RG :Les agriculteurs pauvres ont besoin d'un moyen de passer de l'élevage bovin à la production de fruits et légumes, qui ont une plus grande valeur. Pour ce faire, vous avez besoin de l'intervention et de l'investissement du gouvernement. Il faut de meilleures routes pour que les gens puissent acheminer leurs produits vers les marchés à un coût raisonnablement peu élevé. Vous avez également besoin d'installations de réfrigération et de transformation pour transformer les cultures en quelque chose de moins périssable. L'Amérique est folle d'açai - ils en produisent beaucoup en Amazonie, mais la plupart ne sortent jamais de là.
MF :Donc, si le gouvernement intervenait et fournissait ces choses, vous pensez que les agriculteurs franchiraient le pas ?
RG :Il serait complètement irrationnel d'un point de vue purement économique pour un agriculteur d'investir dans un système de plus grande valeur, sans feu, comme la production de fruits, tant que ses voisins continuent à utiliser le feu pour gérer leur propriété. Ces incendies s'échappent souvent, il est donc trop risqué d'investir dans la modification de votre système. Ce qu'il faut, c'est un gros coup de pouce où vous essayez de changer le comportement de tout le monde en même temps. Cela n'a jamais été fait auparavant à grande échelle en Amazonie, mais je pense que c'est tout à fait possible. Nous avons vu combien de personnes ont dépensé de l'argent ces derniers temps, comme Leonardo DiCaprio qui a déclaré qu'il allait dépenser 5 millions de dollars pour lutter contre les incendies de forêt.
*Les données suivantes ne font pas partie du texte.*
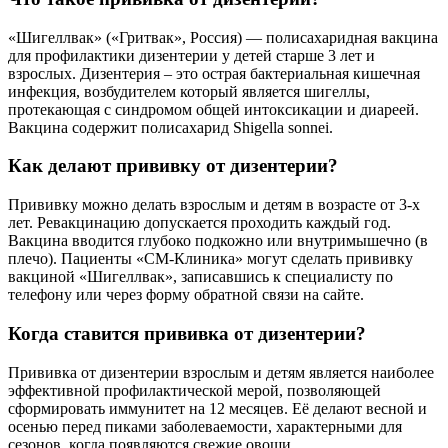
«Шигеллвак» («Гритвак», Россия) — полисахаридная вакцина
для профилактики дизентерии у детей старше 3 лет и
взрослых. Дизентерия – это острая бактериальная кишечная
инфекция, возбудителем который является шигеллы,
протекающая с синдромом общей интоксикации и диареей.
Вакцина содержит полисахарид Shigella sonnei.
Как делают прививку от дизентерии?
Прививку можно делать взрослым и детям в возрасте от 3-х
лет. Ревакцинацию допускается проходить каждый год.
Вакцина вводится глубоко подкожно или внутримышечно (в
плечо). Пациенты «СМ-Клиника» могут сделать прививку
вакциной «Шигеллвак», записавшись к специалисту по
телефону или через форму обратной связи на сайте.
Когда ставится прививка от дизентерии?
Прививка от дизентерии взрослым и детям является наиболее
эффективной профилактической мерой, позволяющей
сформировать иммунитет на 12 месяцев. Её делают весной и
осенью перед пиками заболеваемости, характерными для
сезонов, когда появляются свежие овощи.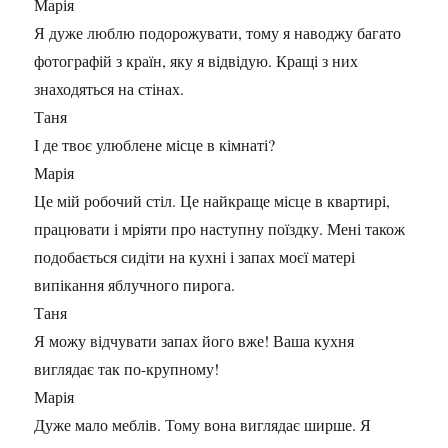
Марія
Я дуже люблю подорожувати, тому я наводжу багато
фотографій з країн, яку я відвідую. Кращі з них
знаходяться на стінах.
Таня
І де твоє улюблене місце в кімнаті?
Марія
Це мій робочий стіл. Це найкраще місце в квартирі,
працювати і мріяти про наступну поїздку. Мені також
подобається сидіти на кухні і запах моєї матері
випікання яблучного пирога.
Таня
Я можу відчувати запах його вже! Ваша кухня
виглядає так по-крупному!
Марія
Дуже мало меблів. Тому вона виглядає ширше. Я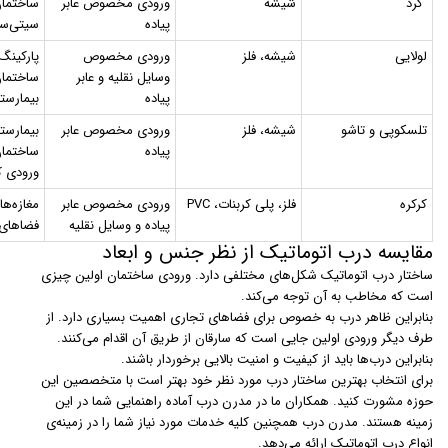
گرد
شیشه
ورودی مخصوص عابر
ساختمان
پیاده
سیتی‌سن
لولایی
شیشه، فلز
ورودی مخصوص
پارکینگ‌
وسایل نقلیه و عابر
ساختمان
پیاده
بیمارستا
تلسکوپی و تاشو
شیشه، فلز
ورودی مخصوص عابر
بیمارستا
پیاده
ساختمان
ورودی ک
کرکره
فلز، پلی کربنات، PVC
ورودی مخصوص عابر
مغازه‌ها
پیاده و وسایل نقلیه
فضاهای
مقایسه درب اتوماتیک از نظر جنس و ابعاد
ساختار درب اتوماتیک شکل‌های مختلفی دارد. ورودی ساختمان اولین چیزی
است که مخاطب به آن توجه می‌کند.
بنابراین ظاهر درب به خصوص برای فضاهای تجاری اهمیت بسیاری دارد. از
طرف دیگر ورودی اولین جایی است که سارقان از طریق آن اقدام می‌کنند.
بنابراین درب‌ها باید از کیفیت و امنیت بالایی برخوردار باشند.
برای انتخاب بهترین ساختار درب مورد نظر خود بهتر است با متخصصین این
حوزه مشورت کنید. همکاران ما در مدرن درب آماده راهنمایی شما در این
زمینه هستند. مدرن درب همچنین کلیه خدمات مورد نیاز شما را در زمینه‌ی
انواع درب اتوماتیک ارائه می‌دهد.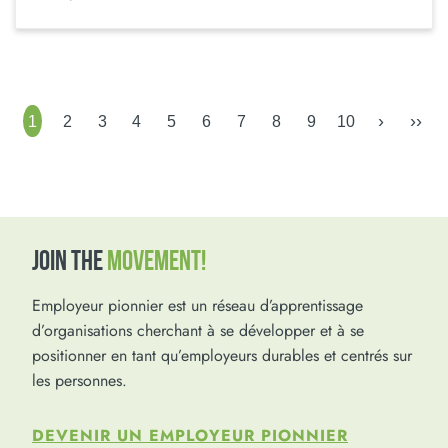
›
››
1
2
3
4
5
6
7
8
9
10
JOIN THE
MOVEMENT!
Employeur pionnier est un réseau d’apprentissage
d’organisations cherchant à se développer et à se
positionner en tant qu’employeurs durables et centrés sur
les personnes.
DEVENIR UN EMPLOYEUR PIONNIER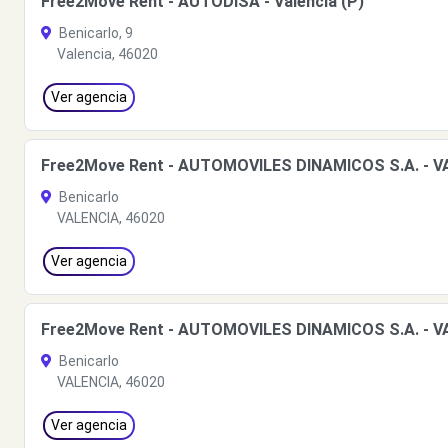
Free2Move Rent - AUTODISA - Valencia (P)
Benicarlo, 9
Valencia, 46020
Ver agencia
Free2Move Rent - AUTOMOVILES DINAMICOS S.A. - V
Benicarlo
VALENCIA, 46020
Ver agencia
Free2Move Rent - AUTOMOVILES DINAMICOS S.A. - V
Benicarlo
VALENCIA, 46020
Ver agencia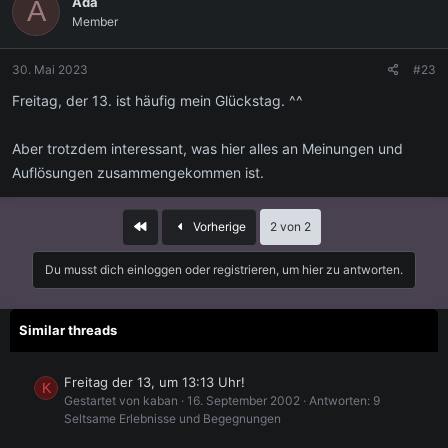
Ada
A
Member
30. Mai 2023
#23
Freitag, der 13. ist häufig mein Glückstag. ^^
Aber trotzdem interessant, was hier alles an Meinungen und
Auflösungen zusammengekommen ist.
Erste
Vorherige
2 von 2
Du musst dich einloggen oder registrieren, um hier zu antworten.
Similar threads
Freitag der 13, um 13:13 Uhr!
K
Gestartet von kaban
16. September 2002
Antworten: 9
Seltsame Erlebnisse und Begegnungen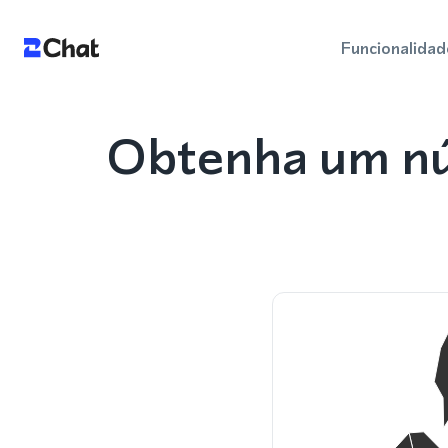
Funcionalidad
Obtenha um nú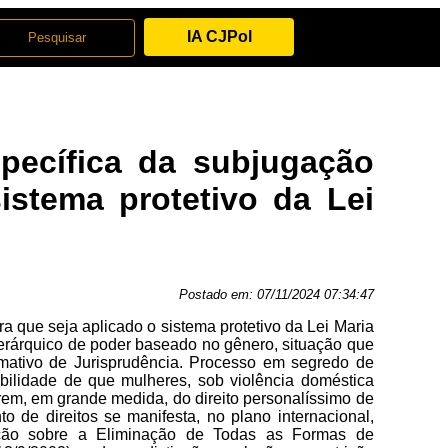
IA CJPol
pecífica da subjugação
istema protetivo da Lei
Postado em:
07/11/2024 07:34:47
a que seja aplicado o sistema protetivo da Lei Maria
ierárquico de poder baseado no gênero, situação que
formativo de Jurisprudência. Processo em segredo de
ibilidade de que mulheres, sob violência doméstica
rem, em grande medida, do direito personalíssimo de
o de direitos se manifesta, no plano internacional,
ção sobre a Eliminação de Todas as Formas de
Si ces 5 millions de dollars étaient consacrés à la transition des communautés vers des pratiques améliorées, cela créerait un changement significatif à long terme.
MF :Avez-vous vu des exemples à petite échelle de ces idées mises en pratique avec succès ?
RG :Il y a des exemples où vous avez des communautés indigènes qui produisent quelque chose d'assez bon comme les noix du Brésil ou l'açaï, et le gouvernement a travaillé avec elles pour améliorer le système et développer les marchés et les infrastructures pour cela. Il y a un projet super intéressant où les gens exploitent des hévéas indigènes - le gouvernement a mis en place une installation pour fabriquer des préservatifs avec.
MF :Voilà une idée originale !
RG :Les locaux obtiennent un très bon prix pour leur caoutchouc. Et le gouvernement y a vu une opportunité de résoudre un problème de santé publique en rendant les préservatifs plus largement disponibles dans la région.